How many of the lines in the material below contain the word "Home"? Give the number alone.

———

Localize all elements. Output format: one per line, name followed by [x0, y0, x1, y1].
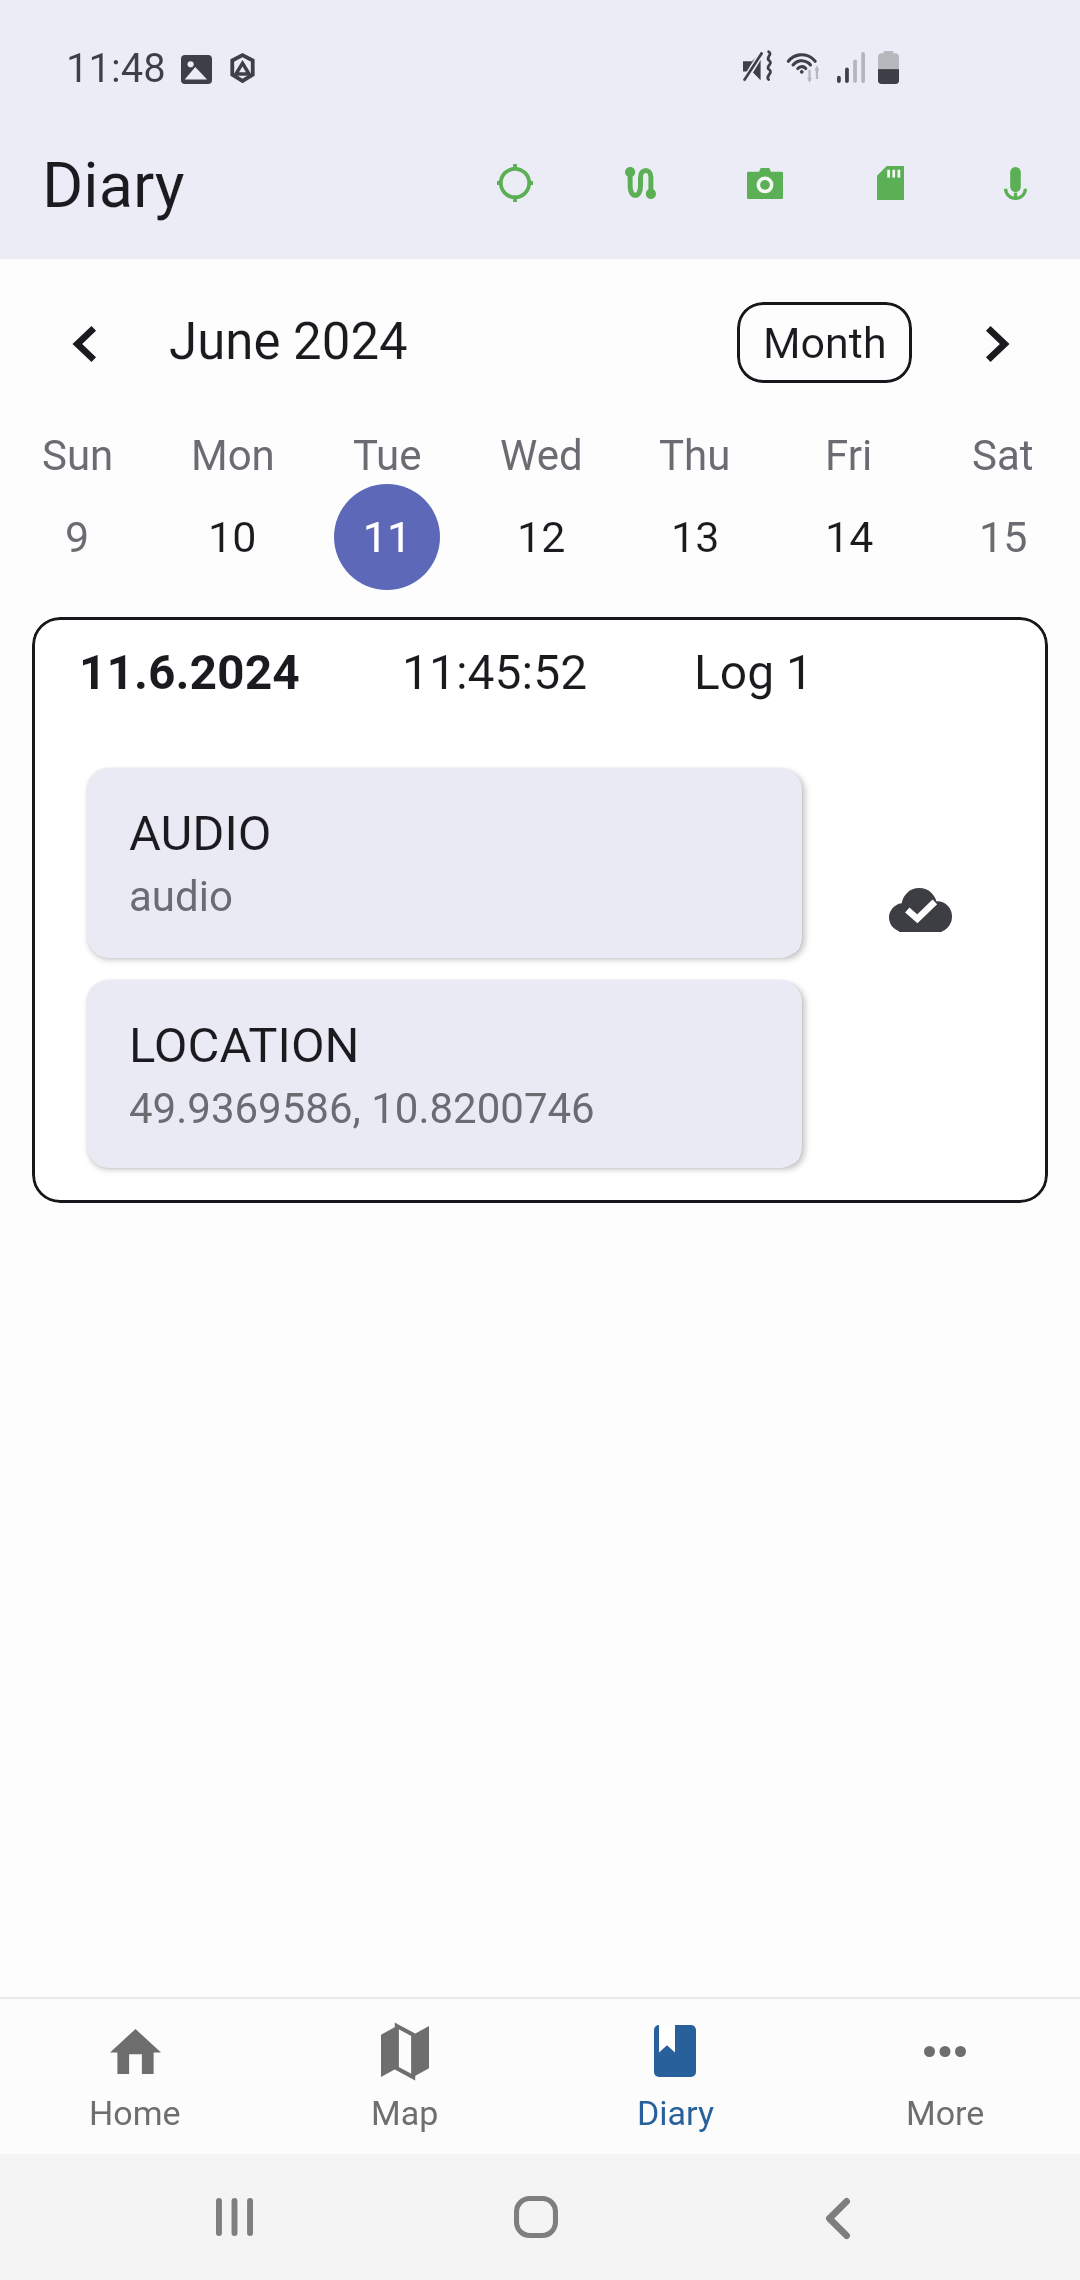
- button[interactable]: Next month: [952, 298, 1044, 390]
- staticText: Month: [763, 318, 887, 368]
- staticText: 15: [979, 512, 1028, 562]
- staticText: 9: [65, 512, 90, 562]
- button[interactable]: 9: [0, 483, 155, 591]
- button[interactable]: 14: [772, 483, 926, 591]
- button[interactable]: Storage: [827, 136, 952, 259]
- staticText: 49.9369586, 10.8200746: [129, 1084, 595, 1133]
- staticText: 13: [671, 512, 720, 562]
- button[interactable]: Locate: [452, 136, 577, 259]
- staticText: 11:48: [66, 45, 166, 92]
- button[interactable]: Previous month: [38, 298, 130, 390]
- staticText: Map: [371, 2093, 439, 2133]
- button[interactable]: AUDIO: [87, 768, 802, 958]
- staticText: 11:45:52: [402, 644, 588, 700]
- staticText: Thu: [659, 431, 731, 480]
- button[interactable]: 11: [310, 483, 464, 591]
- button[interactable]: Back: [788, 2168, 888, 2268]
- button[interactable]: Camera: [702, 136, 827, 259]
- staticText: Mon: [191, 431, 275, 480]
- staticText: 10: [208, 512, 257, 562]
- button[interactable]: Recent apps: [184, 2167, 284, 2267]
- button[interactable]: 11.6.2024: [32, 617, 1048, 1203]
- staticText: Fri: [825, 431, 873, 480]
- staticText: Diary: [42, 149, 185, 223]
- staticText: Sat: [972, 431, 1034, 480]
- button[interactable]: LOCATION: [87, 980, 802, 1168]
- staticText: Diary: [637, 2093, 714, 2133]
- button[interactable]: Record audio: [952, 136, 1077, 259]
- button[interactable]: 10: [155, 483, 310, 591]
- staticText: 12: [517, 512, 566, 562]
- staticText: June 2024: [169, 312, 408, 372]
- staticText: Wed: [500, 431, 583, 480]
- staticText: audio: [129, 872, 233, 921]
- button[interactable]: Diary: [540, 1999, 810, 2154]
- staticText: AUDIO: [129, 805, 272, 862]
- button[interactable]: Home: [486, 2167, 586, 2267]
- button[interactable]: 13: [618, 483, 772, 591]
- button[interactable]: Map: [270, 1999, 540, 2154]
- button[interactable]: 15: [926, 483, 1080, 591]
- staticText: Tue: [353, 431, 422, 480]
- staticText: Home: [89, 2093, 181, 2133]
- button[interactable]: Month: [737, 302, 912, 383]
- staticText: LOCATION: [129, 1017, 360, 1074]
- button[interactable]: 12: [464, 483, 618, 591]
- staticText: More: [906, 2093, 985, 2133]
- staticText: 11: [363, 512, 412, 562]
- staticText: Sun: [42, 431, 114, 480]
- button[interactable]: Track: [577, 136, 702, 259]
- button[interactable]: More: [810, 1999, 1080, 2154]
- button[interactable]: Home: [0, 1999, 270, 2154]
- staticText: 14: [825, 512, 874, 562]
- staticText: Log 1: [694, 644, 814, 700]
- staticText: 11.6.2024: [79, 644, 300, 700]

———

EXERCISE OUTPUT
3